• EXERCISE BRIEF:
The response should contain only those lines of the entries below that include the string "دریافت".

• SUPPLIED MATERIAL:
= = = =

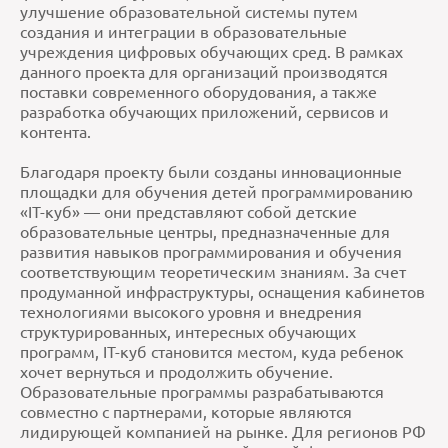
улучшение образовательной системы путем
создания и интеграции в образовательные
учреждения цифровых обучающих сред. В рамках
данного проекта для организаций производятся
поставки современного оборудования, а также
разработка обучающих приложений, сервисов и
контента.
Благодаря проекту были созданы инновационные
площадки для обучения детей программированию
«IT-куб» — они представляют собой детские
образовательные центры, предназначенные для
развития навыков программирования и обучения
соответствующим теоретическим знаниям. За счет
продуманной инфраструктуры, оснащения кабинетов
технологиями высокого уровня и внедрения
структурированных, интересных обучающих
программ, IT-куб становится местом, куда ребенок
хочет вернуться и продолжить обучение.
Образовательные программы разрабатываются
совместно с партнерами, которые являются
лидирующей компанией на рынке. Для регионов РФ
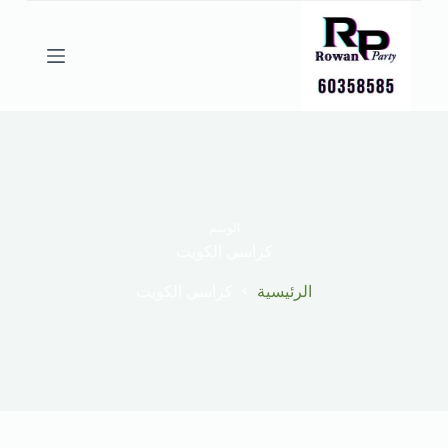
ا
ل
ت
ج
ا
و
ز
إ
ل
ى
ا
ل
الوسم
م
كراسي الكويت
ح
ت
الرئيسية
كراسي الكويت
و
ى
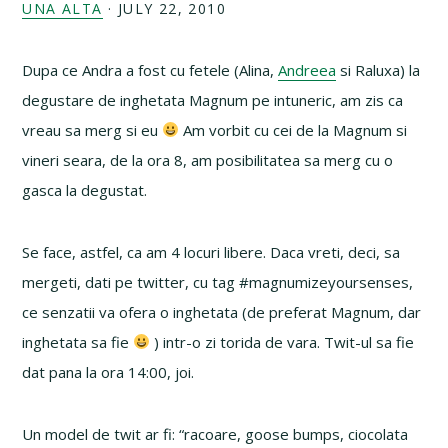
UNA ALTA
·
JULY 22, 2010
Dupa ce Andra a fost cu fetele (Alina,
Andreea
si Raluxa) la
degustare de inghetata Magnum pe intuneric, am zis ca
vreau sa merg si eu
Am vorbit cu cei de la Magnum si
vineri seara, de la ora 8, am posibilitatea sa merg cu o
gasca la degustat.
Se face, astfel, ca am 4 locuri libere. Daca vreti, deci, sa
mergeti, dati pe twitter, cu tag #magnumizeyoursenses,
ce senzatii va ofera o inghetata (de preferat Magnum, dar
inghetata sa fie
) intr-o zi torida de vara. Twit-ul sa fie
dat pana la ora 14:00, joi.
Un model de twit ar fi: “racoare, goose bumps, ciocolata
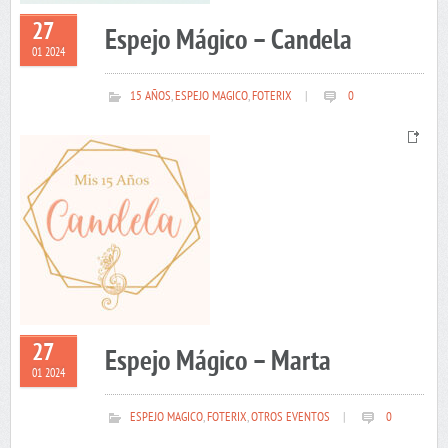
27
Espejo Mágico – Candela
01 2024
15 AÑOS
,
ESPEJO MAGICO
,
FOTERIX
|
0
27
Espejo Mágico – Marta
01 2024
ESPEJO MAGICO
,
FOTERIX
,
OTROS EVENTOS
|
0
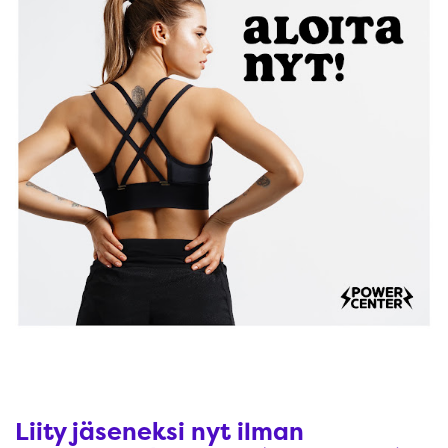
Liity jäseneksi nyt ilman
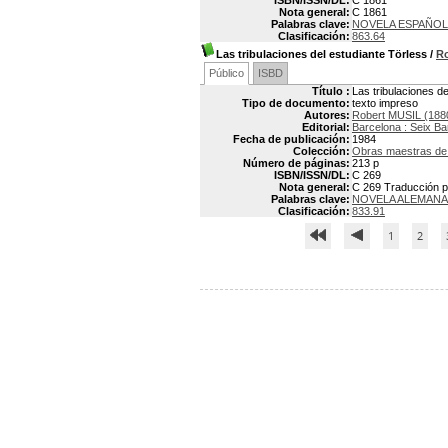
ISBN/ISSN/DL:
C 1861
Nota general:
C 1861
Palabras clave:
NOVELA ESPAÑO
Clasificación:
863.64
Las tribulaciones del estudiante Törless
/
R
Público
ISBD
Título :
Las tribulaciones de
Tipo de documento:
texto impreso
Autores:
Robert MUSIL (188
Editorial:
Barcelona : Seix Ba
Fecha de publicación:
1984
Colección:
Obras maestras de 
Número de páginas:
213 p
ISBN/ISSN/DL:
C 269
Nota general:
C 269 Traducción po
Palabras clave:
NOVELA ALEMANA
Clasificación:
833.91
1
2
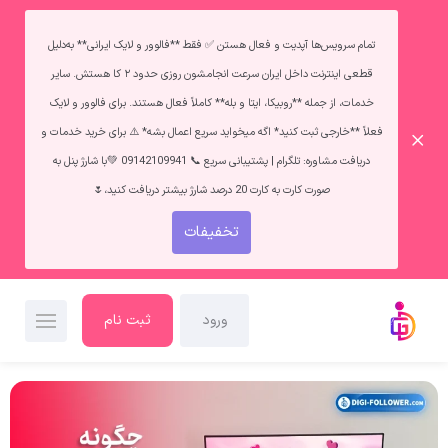
تمام سرویس‌ها آپدیت و فعال هستن ✅ فقط **فالوور و لایک ایرانی** به‌دلیل
قطعی اینترنت داخل ایران سرعت انجامشون روزی حدود ۲ کا هستش. سایر
خدمات، از جمله **روبیکا، ایتا و بله** کاملاً فعال هستند. برای فالوور و لایک
فعلاً **خارجی ثبت کنید* اگه میخواید سریع اعمال بشه* ⚠️ برای خرید خدمات و
دریافت مشاوره: تلگرام | پشتیبانی سریع 📞 09142109941 💚با شارژ پنل به
صورت کارت به کارت 20 درصد شارژ بیشتر دریافت کنید،🌷
تخفیفات
ورود
ثبت نام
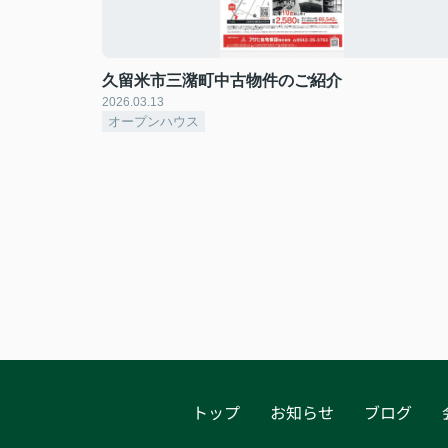
久留米市三潴町中古物件のご紹介
2026.03.13
オープンハウス
トップ
お知らせ
ブログ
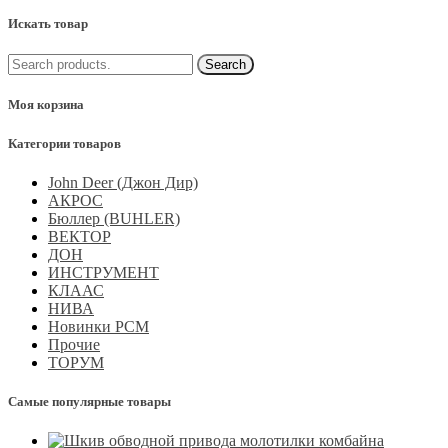
Искать товар
Моя корзина
Категории товаров
John Deer (Джон Дир)
АКРОС
Бюллер (BUHLER)
ВЕКТОР
ДОН
ИНСТРУМЕНТ
КЛААС
НИВА
Новинки РСМ
Прочие
ТОРУМ
Самые популярные товары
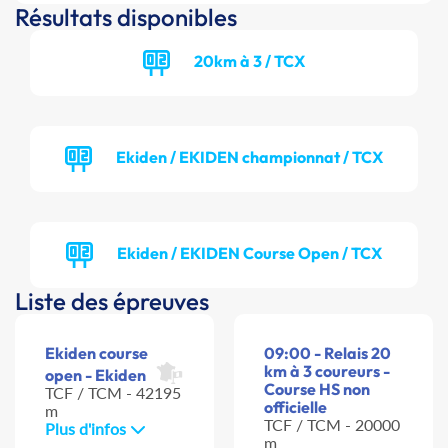
Résultats disponibles
20km à 3 / TCX
Ekiden / EKIDEN championnat / TCX
Ekiden / EKIDEN Course Open / TCX
Liste des épreuves
Ekiden course
09:00 - Relais 20
km à 3 coureurs -
open - Ekiden
Course HS non
TCF / TCM - 42195
officielle
m
TCF / TCM - 20000
Plus d'infos
m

= = = =

• SOLUTION TO THIS PROBLEM:
دریافت مشاوره: تلگرام | پشتیبانی سریع 📞 09142109941 💚با شارژ پنل به
صورت کارت به کارت 20 درصد شارژ بیشتر دریافت کنید،🌷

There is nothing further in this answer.